Sob a ótica de Rabelo Junior (2011), os dois princípios formulados por Rawls, escolhidos em uma situação inicial equitativa, sustentam a justiça como equidade (fairness, no original), a qual corresponderia à tentativa de equalizar os interesses discrepantes e inevitáveis presentes na sociedade de forma equânime (fair), ou seja, de uma forma que possa ser vantajosa para todos. Esses princípios, escolhidos para reger a estrutura básica da sociedade, formam um conceito de justiça procedimental pura e equânime.

Segundo a ordem de prioridade que Rawls estabelece entre os dois princípios, o princípio da liberdade igual prevalece sobre o princípio da diferença, o que expressa uma preferência básica pelo atendimento aos bens sociais primários. Na análise de Rabelo Junior (2011), pode-se dizer que o pensamento de Rawls é o de um liberal, uma vez que, para o teórico, o princípio da oportunidade justa se sobrepõe ao princípio da diferença e a liberdade

adquire prioridade sobre o bem-estar econômico ou sobre a igualdade de oportunidades, estando-se em uma situação de bem-estar acima da luta pela sobrevivência.

Rabelo Junior (2011) destaca que, na concepção rawlsiana, estando solucionadas as questões atinentes aos direitos e liberdades básicas nas sociedades democráticas, a problemática da distribuição justa dos recursos econômicos é resolvida adotando-se o princípio da diferença, o qual aborda, no primeiro argumento, a questão da igualdade de oportunidades, e no segundo, a igualdade de acesso a cargos e funções nas instituições.

O primeiro argumento defende que “as escolhas das pessoas determinam os seus respectivos destinos e não apenas as circunstâncias em que se encontrem.” (RABELO JUNIOR, 2011, [n.p.]). Com isso, não se pode negar a uma pessoa a oportunidade de alcançar suas expectativas em função de sua origem social, étnica ou cultural, como, por ex., achar que uma pessoa negra não possa ter o cargo de comando numa grande empresa apenas por ser negra. Para Rawls, segundo Rabelo Junior (2011), a maioria das pessoas entende que os indivíduos têm oportunidades iguais, mas essa ideia não quer dizer que os indivíduos deveriam ter os seus destinos determinados pelas suas escolhas e não apenas pelos determinantes sociais.

O princípio da igualdade democrática se faz necessário, portanto, porque permite que a configuração da estrutura básica seja eficiente no sentido de atender ao princípio da diferença.
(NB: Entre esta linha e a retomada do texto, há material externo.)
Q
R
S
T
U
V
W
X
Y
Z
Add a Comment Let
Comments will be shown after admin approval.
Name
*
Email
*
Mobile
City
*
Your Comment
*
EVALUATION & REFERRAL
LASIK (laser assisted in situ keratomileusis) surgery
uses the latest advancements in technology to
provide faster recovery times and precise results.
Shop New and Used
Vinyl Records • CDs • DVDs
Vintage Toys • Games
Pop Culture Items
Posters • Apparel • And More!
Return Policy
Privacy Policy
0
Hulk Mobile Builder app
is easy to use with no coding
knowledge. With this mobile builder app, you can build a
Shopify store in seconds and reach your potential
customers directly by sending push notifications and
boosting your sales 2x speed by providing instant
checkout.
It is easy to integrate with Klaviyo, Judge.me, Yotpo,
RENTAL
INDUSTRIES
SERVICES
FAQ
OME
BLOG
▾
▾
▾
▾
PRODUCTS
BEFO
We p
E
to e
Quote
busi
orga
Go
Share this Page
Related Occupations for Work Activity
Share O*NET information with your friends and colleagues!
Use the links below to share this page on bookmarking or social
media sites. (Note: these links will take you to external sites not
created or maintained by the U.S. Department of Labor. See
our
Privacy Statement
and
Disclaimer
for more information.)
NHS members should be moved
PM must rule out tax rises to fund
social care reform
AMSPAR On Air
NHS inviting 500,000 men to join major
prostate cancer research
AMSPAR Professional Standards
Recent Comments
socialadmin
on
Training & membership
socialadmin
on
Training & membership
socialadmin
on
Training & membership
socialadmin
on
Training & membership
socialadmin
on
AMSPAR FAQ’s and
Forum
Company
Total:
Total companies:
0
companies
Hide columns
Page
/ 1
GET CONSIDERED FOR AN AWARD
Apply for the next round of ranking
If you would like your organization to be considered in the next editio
Este princípio resolve a indeterminação do princípio da eficiência, ao especificar uma posição particular segundo a qual terá de ser julgadas as desigualdades econômicas e sociais da estrutura básica. Dando por estabelecido o quadro das instituições requeridas pela liberdade igual e a equitativa igualdade de oportunidades, são justas as expectativas mais elevadas de quem estiver mais bem situado se, e só se, funcionarem como parte de um esquema que melhore as expectativas dos membros menos favorecidos da sociedade. A ideia intuitiva é que a ordem social não há de estabelecer e assegurar as perspectivas mais atraentes dos melhores situados, exceto se, ao fazê-lo, sejam em benefícios dos menos afortunados. (RAWLS, 1981, p. 78).
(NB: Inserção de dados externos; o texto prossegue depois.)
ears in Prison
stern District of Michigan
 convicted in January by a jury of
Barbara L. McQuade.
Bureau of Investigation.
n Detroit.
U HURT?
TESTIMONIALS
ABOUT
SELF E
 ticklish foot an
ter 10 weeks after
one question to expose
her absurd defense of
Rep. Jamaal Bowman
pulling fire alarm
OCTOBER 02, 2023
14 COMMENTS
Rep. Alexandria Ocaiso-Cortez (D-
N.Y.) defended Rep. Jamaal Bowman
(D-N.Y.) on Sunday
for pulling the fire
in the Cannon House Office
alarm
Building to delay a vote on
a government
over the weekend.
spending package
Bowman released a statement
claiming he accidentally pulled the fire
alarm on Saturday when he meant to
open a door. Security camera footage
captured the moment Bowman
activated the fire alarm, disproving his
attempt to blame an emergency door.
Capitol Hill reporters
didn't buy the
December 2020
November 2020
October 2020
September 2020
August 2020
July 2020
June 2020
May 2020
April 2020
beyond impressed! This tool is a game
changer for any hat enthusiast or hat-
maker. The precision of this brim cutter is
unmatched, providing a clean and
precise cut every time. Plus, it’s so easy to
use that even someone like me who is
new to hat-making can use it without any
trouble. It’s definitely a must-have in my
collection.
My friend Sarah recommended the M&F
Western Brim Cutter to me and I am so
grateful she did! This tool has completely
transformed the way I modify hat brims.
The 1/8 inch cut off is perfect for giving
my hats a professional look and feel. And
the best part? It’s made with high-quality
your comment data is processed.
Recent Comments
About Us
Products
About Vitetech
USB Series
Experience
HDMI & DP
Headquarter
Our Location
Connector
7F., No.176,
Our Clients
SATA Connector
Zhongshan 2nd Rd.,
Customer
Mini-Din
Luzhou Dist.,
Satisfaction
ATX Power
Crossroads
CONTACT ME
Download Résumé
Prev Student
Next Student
Desta forma, há possibilidade de obter-se o equilíbrio entre competição e consenso. Nessa perspectiva, a justiça como equidade é a forma de amparar os socialmente desfavorecidos, corrigindo as desigualdades sociais. Desta forma, Rawls enfatiza a necessidade e urgência de uma justiça que esteja alinhada aos menos favorecidos e mostra-se convicto de que a sua teoria pode tornar uma sociedade justa e igualitária. O autor defende a

ideia de que, somente com o acesso justo a todos os bens, o indivíduo pode usufruir o mais valiosos de todos os bens: a auto-estima, enquanto sentido de nosso próprio valor.

A auto-estima, segundo Felipe (2000, p. 143-144), “resulta da convicção profunda de se respeitado pelo poder público, e de saber que esse é o respeito que lhe assegura condições de vida digna.” Reafirma-se, assim, o valor moral inalienável do sujeito humano, que é a liberdade para se desenvolver e realizar seu projeto de vida, de modo pleno, em meio ao projeto de vida de todos os demais que possuem também condições de fazê-lo, em igualdade de condições e responsabilidades.